Extracted records:
_ _ _ _ _
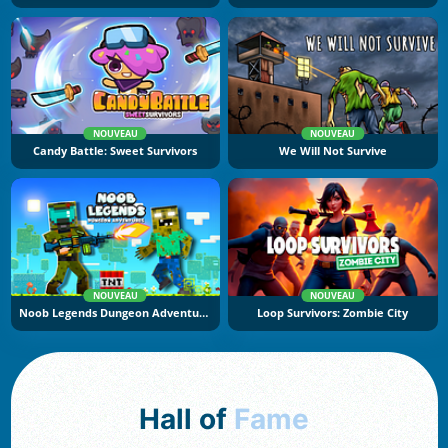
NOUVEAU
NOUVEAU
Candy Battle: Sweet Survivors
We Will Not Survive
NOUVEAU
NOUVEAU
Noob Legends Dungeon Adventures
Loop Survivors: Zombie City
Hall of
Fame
_ _ _ _ _
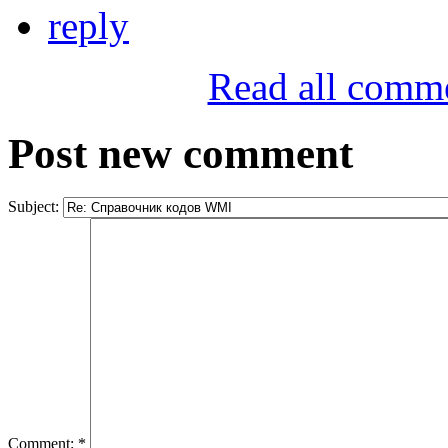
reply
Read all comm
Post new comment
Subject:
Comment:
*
_ _ _ _ _
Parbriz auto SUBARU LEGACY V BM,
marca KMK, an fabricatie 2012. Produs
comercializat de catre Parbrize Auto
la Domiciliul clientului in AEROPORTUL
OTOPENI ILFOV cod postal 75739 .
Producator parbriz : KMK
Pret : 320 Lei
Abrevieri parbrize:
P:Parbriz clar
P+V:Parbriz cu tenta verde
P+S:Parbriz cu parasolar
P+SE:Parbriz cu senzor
_ _ _ _ _
EXERCISE DESCRIPTION —
Only lines that contain "Survivors" are needed, so copy each of them from the data.

TASK ANSWER —
Candy Battle: Sweet Survivors
Loop Survivors: Zombie City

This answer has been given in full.